Lacroix Antoine, de Laissardière Guy Trambly, Quémerais Pascal, Julien Jean-Pierre, Mayou Didier
Université Grenoble Alpes, CNRS, Institut NEEL, F-38042 Grenoble, France.
CY Cergy Paris Université, CNRS, Laboratoire de Physique théorique et Modélisation, F-95302 Cergy-Pontoise, France.
Phys Rev Lett. 2020 May 15;124(19):196601. doi: 10.1103/PhysRevLett.124.196601.
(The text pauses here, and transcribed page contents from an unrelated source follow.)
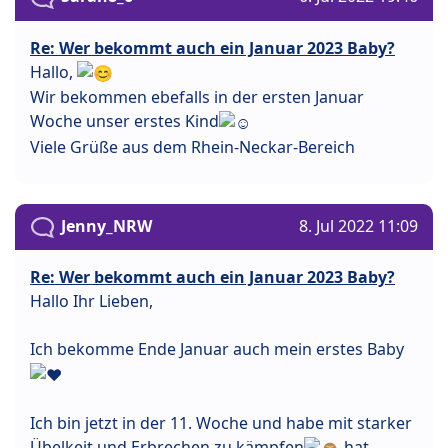
Re: Wer bekommt auch ein Januar 2023 Baby?
Hallo,
Wir bekommen ebefalls in der ersten Januar
Woche unser erstes Kind
Viele Grüße aus dem Rhein-Neckar-Bereich
Jenny_NRW
8. Jul 2022 11:09
Re: Wer bekommt auch ein Januar 2023 Baby?
Hallo Ihr Lieben,
Ich bekomme Ende Januar auch mein erstes Baby
Ich bin jetzt in der 11. Woche und habe mit starker
Übelkeit und Erbrechen zu kämpfen
hat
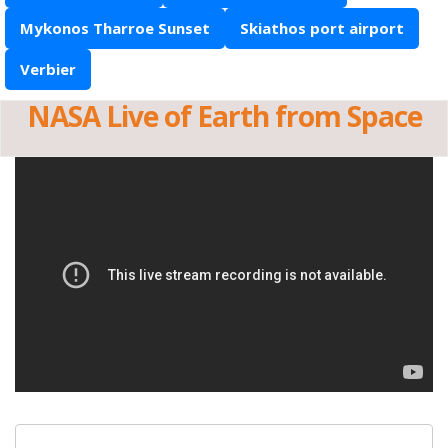
Mykonos Tharroe Sunset
Skiathos port airport
Verbier
NASA Live of Earth from Space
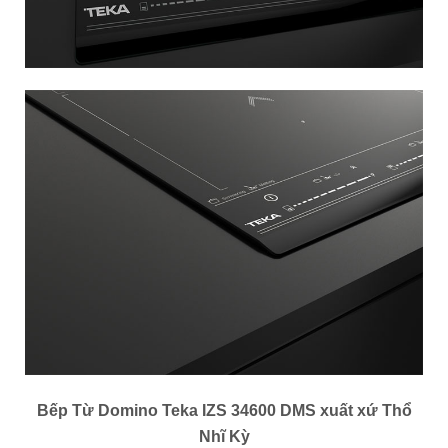
Bếp Từ Domino Teka IZS 34600 DMS xuất xứ Thổ
Nhĩ Kỳ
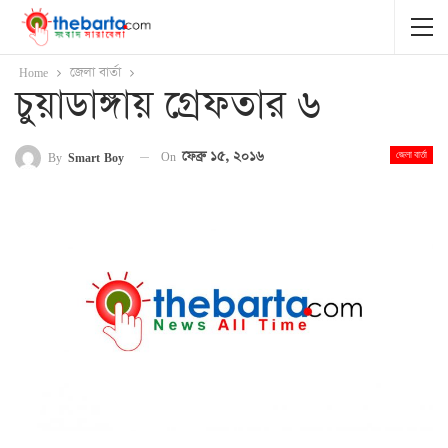
Home
জেলা বার্তা
চুয়াডাঙ্গায় গ্রেফতার ৬
On
ফেব্রু ১৫, ২০১৬
By
Smart Boy
জেলা বার্তা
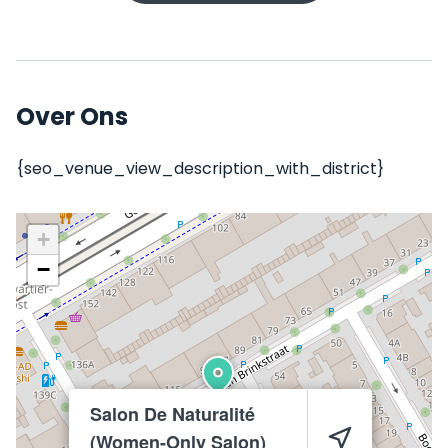
Over Ons
{seo_venue_view_description_with_district}
+
−
Salon De Naturalité
(Women-Only Salon)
The transport properties of MAPbI3 are analyzed within a tight-binding model. We find a strong Fröhlich interaction of electron and holes with the electrostatic potential induced by the longitudinal optical phonon modes. This potential induces a strong scattering and limits the electronic mobilities at room temperature to about 200 cm^{2}/V s. With additional extrinsic disorder, a large fraction of the electrons and holes are localized, but they can diffuse by following nearly adiabatically the evolution of the electrostatic potential. This process of diffusion, at a rate which is given by the lattice dynamics, contributes to the unique electronic properties of this material.
在紧束缚模型中分析了MAPbI3的输运性质。我们发现电子和空穴与纵向光学声子模式诱导的静电势存在强烈的弗罗利希相互作用。该电势会引起强烈散射,并将室温下的电子迁移率限制在约200 cm²/V·s。在存在额外的非本征无序的情况下,大部分电子和空穴会被局域化,但它们可以通过几乎绝热地跟随静电势的演化而扩散。这种以晶格动力学给出的速率进行的扩散过程,促成了这种材料独特的电子性质。